* [Exercise objective]
Every line of the data below that holds the string "tanımasıdır" needs to be reported.

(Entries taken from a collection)
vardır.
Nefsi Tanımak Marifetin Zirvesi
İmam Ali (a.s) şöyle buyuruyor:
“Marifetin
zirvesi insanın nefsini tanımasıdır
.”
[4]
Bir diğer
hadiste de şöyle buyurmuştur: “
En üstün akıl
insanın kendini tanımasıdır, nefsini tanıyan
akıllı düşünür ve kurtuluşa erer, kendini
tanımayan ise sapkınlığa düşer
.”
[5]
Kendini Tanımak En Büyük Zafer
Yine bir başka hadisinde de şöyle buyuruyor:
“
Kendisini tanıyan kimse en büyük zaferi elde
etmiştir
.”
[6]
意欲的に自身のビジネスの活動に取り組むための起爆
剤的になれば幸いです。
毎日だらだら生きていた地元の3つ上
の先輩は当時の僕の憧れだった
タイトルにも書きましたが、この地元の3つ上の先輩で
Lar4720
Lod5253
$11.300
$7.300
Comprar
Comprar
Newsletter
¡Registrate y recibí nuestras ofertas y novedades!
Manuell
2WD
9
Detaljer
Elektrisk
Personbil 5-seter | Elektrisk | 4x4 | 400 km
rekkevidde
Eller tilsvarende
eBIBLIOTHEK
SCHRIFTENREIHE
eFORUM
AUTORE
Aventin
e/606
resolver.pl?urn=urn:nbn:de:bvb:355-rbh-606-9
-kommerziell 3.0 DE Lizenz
--
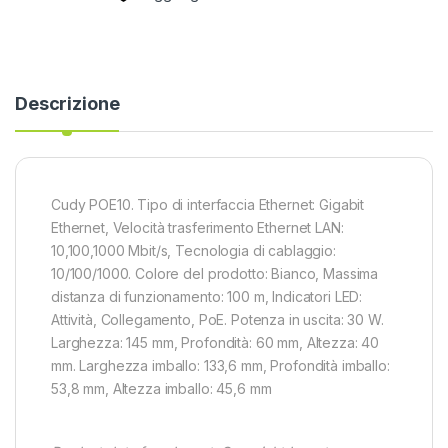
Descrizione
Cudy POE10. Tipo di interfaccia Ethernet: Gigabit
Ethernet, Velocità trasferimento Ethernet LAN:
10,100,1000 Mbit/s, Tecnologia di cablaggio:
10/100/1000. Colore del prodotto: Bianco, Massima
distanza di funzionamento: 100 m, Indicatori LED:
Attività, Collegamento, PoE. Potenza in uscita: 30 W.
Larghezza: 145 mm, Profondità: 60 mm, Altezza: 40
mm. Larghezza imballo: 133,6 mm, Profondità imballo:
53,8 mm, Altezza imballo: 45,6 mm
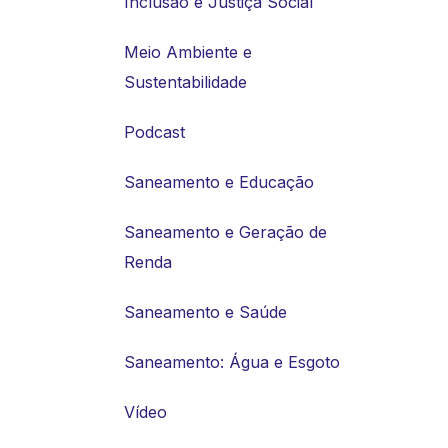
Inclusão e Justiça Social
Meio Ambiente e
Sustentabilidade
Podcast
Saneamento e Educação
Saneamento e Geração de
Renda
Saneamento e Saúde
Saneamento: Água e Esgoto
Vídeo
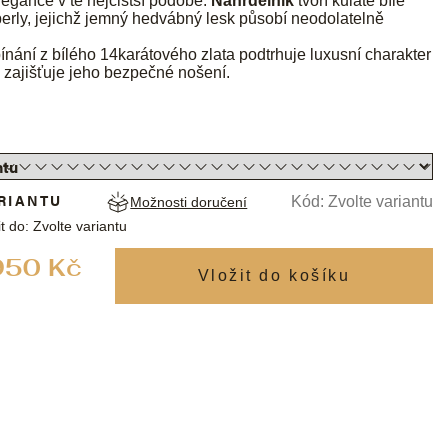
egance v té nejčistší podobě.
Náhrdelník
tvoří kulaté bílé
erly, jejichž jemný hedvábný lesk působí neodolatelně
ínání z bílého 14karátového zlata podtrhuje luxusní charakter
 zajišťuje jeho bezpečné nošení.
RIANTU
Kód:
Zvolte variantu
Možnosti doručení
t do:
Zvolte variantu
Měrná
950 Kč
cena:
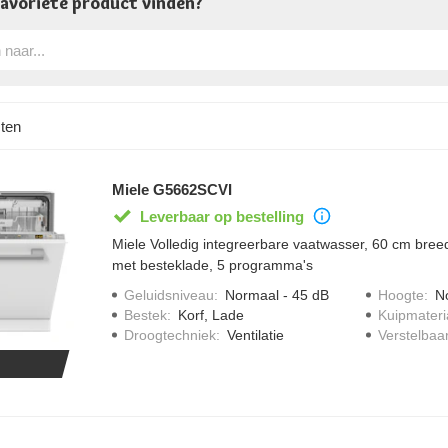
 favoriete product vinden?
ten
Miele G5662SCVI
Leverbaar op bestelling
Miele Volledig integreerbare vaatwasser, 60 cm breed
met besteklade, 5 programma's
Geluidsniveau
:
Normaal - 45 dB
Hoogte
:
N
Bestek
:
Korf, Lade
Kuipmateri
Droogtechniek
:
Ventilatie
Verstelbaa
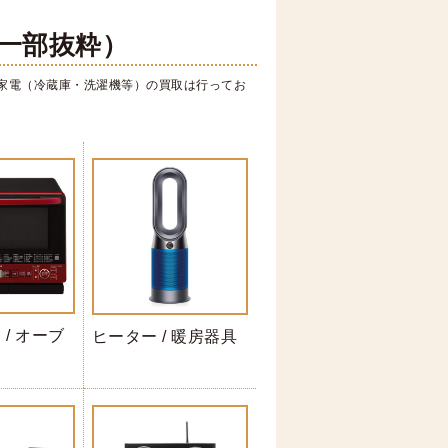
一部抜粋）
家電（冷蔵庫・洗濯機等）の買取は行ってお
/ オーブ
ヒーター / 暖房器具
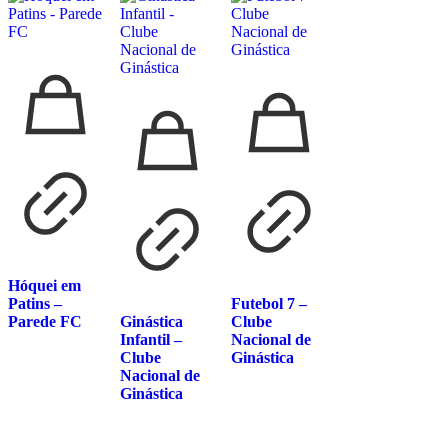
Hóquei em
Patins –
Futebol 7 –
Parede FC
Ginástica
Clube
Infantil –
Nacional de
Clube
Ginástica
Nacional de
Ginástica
--
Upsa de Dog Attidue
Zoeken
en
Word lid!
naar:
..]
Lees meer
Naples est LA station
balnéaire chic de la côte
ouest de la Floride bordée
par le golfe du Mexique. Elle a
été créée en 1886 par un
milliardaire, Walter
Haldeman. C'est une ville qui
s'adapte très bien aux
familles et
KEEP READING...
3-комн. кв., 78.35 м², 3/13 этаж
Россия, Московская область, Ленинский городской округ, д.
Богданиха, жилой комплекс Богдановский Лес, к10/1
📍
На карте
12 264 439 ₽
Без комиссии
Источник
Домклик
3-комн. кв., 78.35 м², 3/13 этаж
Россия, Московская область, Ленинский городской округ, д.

* [Solution to the problem]
zirvesi insanın nefsini tanımasıdır
insanın kendini tanımasıdır, nefsini tanıyan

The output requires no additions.